__What the exercise asks__. Scan the listing beneath this sentence. Report each line with the word "Apache".

── Provided records ──

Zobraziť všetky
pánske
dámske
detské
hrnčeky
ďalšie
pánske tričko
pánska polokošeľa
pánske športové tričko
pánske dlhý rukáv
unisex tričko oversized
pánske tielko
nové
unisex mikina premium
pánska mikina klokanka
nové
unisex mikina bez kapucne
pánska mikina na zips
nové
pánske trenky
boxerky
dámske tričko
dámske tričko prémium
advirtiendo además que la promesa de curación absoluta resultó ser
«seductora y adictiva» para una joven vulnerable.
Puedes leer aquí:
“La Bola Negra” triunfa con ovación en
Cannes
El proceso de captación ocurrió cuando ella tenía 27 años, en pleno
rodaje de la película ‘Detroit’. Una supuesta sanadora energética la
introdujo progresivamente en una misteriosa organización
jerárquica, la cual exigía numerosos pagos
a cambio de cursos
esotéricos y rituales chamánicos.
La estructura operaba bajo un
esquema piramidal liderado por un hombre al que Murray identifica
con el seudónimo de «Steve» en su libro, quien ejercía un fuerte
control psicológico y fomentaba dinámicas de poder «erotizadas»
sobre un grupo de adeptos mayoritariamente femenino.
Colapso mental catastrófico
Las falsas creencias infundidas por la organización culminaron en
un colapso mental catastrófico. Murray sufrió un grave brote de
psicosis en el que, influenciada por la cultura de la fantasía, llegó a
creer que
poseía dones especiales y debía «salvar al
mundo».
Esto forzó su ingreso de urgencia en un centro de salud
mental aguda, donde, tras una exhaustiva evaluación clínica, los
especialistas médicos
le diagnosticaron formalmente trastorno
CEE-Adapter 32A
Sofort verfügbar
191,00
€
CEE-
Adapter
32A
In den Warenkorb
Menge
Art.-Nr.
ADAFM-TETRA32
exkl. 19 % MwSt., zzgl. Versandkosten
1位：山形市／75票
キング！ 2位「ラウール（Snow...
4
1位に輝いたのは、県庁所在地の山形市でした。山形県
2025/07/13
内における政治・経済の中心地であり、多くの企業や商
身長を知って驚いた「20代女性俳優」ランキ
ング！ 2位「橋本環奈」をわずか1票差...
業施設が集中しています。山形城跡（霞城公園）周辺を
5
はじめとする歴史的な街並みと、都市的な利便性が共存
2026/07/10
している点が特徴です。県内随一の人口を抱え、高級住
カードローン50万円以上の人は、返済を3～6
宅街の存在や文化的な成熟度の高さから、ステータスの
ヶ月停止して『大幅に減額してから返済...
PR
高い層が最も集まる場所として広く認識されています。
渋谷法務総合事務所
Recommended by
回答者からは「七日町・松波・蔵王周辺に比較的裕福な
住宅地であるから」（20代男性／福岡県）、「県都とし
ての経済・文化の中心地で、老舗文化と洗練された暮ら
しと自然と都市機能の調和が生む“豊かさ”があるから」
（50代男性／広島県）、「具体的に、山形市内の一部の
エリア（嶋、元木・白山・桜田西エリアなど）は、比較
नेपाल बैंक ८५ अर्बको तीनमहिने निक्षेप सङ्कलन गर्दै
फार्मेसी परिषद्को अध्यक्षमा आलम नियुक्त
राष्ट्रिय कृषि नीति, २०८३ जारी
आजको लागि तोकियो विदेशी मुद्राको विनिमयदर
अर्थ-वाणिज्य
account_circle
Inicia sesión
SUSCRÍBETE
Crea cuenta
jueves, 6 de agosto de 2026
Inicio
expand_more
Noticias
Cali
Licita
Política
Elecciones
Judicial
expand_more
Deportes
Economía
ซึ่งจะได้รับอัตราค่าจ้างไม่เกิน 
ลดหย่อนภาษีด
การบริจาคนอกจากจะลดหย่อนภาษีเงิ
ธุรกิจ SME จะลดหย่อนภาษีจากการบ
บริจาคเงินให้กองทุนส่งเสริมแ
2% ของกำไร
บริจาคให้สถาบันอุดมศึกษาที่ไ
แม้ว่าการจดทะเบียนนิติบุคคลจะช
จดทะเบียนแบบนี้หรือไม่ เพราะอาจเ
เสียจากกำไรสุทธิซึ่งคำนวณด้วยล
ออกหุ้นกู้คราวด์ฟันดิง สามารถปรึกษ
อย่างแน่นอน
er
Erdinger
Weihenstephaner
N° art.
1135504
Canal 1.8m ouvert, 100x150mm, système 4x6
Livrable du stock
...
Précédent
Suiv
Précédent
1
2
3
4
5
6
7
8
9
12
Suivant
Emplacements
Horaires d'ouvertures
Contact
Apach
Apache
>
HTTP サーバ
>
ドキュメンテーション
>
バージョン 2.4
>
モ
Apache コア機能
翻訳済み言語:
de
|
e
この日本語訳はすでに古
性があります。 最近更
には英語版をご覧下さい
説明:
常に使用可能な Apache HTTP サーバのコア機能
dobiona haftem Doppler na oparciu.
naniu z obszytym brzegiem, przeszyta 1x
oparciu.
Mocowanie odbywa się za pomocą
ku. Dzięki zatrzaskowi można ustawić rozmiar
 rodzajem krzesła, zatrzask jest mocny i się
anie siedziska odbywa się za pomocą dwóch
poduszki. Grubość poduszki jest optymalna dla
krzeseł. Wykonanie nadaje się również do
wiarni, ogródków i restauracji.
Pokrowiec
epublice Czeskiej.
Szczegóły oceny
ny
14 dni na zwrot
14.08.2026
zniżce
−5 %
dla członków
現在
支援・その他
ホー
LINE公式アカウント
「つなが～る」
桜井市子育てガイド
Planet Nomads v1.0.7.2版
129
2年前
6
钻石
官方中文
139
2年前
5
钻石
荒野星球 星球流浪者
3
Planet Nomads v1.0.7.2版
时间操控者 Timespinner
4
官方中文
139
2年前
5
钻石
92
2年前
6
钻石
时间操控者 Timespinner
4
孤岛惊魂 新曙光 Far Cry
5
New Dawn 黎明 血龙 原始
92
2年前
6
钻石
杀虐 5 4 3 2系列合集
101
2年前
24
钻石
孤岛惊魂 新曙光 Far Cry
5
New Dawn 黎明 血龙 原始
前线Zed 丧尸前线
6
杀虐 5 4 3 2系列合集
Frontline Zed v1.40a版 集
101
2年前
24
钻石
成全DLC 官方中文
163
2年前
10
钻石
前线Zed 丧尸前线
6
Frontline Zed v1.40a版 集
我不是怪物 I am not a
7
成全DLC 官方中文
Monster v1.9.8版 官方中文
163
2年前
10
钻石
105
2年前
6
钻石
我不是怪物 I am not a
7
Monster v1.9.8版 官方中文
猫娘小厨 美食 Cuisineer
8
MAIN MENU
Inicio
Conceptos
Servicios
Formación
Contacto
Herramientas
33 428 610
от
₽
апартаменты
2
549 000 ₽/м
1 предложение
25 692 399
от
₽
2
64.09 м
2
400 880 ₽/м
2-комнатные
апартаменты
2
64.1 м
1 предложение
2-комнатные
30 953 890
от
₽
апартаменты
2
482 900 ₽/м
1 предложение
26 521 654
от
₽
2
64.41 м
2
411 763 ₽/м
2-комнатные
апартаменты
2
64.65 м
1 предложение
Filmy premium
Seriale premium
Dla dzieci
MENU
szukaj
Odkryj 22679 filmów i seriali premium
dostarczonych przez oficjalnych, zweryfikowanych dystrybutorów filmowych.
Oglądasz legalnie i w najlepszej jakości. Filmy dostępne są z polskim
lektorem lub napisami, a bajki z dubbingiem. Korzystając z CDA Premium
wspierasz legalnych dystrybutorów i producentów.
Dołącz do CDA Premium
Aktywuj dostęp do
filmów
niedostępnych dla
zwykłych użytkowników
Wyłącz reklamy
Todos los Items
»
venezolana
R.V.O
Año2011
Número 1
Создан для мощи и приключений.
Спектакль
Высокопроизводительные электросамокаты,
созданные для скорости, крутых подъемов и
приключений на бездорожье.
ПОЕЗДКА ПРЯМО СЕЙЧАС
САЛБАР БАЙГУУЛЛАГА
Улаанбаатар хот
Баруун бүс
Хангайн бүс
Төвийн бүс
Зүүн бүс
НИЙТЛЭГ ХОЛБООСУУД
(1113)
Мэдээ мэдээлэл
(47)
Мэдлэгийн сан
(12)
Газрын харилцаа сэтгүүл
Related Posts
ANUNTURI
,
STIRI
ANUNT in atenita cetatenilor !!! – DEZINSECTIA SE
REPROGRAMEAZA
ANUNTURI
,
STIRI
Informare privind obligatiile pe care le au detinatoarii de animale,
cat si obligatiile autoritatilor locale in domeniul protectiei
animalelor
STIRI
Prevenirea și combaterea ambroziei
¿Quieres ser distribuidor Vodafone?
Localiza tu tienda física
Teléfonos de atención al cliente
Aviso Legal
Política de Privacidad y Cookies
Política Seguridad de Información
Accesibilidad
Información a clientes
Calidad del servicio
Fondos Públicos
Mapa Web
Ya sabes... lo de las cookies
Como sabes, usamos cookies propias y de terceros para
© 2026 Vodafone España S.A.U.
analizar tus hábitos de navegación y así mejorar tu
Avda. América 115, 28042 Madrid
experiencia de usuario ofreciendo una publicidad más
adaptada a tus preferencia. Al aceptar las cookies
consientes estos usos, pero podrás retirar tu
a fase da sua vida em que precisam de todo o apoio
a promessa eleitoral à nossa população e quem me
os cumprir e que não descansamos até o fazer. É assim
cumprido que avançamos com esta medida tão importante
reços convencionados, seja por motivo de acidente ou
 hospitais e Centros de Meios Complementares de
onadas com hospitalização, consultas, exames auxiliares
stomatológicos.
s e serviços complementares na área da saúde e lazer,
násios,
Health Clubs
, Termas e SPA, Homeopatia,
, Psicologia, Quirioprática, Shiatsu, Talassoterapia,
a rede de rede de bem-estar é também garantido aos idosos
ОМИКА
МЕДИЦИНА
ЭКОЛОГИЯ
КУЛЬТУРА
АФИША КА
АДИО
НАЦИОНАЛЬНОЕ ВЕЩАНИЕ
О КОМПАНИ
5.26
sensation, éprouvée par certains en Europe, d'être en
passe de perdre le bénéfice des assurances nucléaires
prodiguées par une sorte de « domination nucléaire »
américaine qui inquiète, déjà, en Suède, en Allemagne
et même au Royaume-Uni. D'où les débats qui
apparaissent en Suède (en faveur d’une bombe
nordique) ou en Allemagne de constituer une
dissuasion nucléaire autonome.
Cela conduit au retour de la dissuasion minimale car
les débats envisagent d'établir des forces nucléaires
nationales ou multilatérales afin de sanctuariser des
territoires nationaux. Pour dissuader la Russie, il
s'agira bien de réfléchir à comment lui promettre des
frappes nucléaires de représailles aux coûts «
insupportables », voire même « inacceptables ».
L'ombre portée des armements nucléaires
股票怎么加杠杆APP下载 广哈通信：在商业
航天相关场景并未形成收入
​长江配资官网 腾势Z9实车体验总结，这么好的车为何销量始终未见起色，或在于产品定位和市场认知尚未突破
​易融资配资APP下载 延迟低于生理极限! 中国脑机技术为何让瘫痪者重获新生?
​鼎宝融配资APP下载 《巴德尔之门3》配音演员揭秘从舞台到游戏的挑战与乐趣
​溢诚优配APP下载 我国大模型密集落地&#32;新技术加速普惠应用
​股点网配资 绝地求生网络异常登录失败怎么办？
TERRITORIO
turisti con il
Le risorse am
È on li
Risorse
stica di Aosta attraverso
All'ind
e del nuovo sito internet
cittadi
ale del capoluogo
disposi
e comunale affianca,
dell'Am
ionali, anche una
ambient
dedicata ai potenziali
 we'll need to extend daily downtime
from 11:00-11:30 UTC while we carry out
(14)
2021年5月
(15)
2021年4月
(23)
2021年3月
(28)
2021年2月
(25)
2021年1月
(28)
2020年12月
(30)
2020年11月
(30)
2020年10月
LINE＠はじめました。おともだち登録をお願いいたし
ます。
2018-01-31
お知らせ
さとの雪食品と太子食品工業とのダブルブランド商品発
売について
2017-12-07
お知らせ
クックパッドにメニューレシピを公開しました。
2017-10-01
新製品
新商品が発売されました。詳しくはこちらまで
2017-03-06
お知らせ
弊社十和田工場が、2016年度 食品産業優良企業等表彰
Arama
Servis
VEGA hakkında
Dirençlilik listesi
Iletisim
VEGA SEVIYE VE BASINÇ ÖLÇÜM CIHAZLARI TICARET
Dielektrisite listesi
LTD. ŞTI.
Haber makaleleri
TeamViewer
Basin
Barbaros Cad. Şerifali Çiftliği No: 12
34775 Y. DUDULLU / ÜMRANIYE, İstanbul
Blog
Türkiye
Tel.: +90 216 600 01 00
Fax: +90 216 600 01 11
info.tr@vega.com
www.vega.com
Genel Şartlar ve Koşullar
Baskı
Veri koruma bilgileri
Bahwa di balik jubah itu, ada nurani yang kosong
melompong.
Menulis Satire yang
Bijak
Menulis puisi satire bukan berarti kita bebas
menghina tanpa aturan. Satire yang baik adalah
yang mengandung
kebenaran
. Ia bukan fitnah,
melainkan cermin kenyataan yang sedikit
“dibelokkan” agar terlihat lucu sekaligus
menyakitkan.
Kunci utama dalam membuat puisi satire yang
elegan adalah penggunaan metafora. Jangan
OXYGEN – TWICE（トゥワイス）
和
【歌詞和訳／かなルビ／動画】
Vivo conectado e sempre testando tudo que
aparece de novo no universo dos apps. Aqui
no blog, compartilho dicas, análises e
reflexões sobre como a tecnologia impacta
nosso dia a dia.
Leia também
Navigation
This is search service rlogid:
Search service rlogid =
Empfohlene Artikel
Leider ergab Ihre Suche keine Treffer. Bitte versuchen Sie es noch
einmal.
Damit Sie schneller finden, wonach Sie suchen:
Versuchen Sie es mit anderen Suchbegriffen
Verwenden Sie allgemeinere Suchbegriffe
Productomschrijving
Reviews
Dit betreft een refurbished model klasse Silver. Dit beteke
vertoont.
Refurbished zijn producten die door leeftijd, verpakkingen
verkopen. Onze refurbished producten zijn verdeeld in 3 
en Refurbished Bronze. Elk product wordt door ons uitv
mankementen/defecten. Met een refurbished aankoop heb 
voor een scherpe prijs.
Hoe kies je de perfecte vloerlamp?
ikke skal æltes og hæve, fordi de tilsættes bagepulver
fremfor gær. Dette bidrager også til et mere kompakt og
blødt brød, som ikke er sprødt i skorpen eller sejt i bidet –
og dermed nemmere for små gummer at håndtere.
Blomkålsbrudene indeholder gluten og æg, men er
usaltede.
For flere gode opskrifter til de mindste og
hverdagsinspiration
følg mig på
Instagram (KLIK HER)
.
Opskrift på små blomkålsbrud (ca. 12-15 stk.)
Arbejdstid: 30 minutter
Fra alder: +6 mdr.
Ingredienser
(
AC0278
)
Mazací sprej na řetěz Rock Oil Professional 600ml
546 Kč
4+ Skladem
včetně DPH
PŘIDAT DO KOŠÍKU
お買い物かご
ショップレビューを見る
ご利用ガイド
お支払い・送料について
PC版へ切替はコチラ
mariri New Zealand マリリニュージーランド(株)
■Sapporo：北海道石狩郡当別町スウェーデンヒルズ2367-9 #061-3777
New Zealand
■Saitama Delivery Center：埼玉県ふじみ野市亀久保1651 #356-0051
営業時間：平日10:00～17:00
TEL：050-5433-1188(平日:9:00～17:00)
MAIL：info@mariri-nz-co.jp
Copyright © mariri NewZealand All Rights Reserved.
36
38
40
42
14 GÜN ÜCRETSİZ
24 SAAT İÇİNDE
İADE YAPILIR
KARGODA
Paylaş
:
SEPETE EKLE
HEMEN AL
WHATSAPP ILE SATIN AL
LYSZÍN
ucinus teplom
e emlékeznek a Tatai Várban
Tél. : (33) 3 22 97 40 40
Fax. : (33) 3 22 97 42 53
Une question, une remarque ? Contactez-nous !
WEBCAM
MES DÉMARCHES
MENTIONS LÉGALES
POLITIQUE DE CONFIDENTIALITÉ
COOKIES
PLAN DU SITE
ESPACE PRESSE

───

__Response__.
Apache
Apache コア機能
常に使用可能な Apache HTTP サーバのコア機能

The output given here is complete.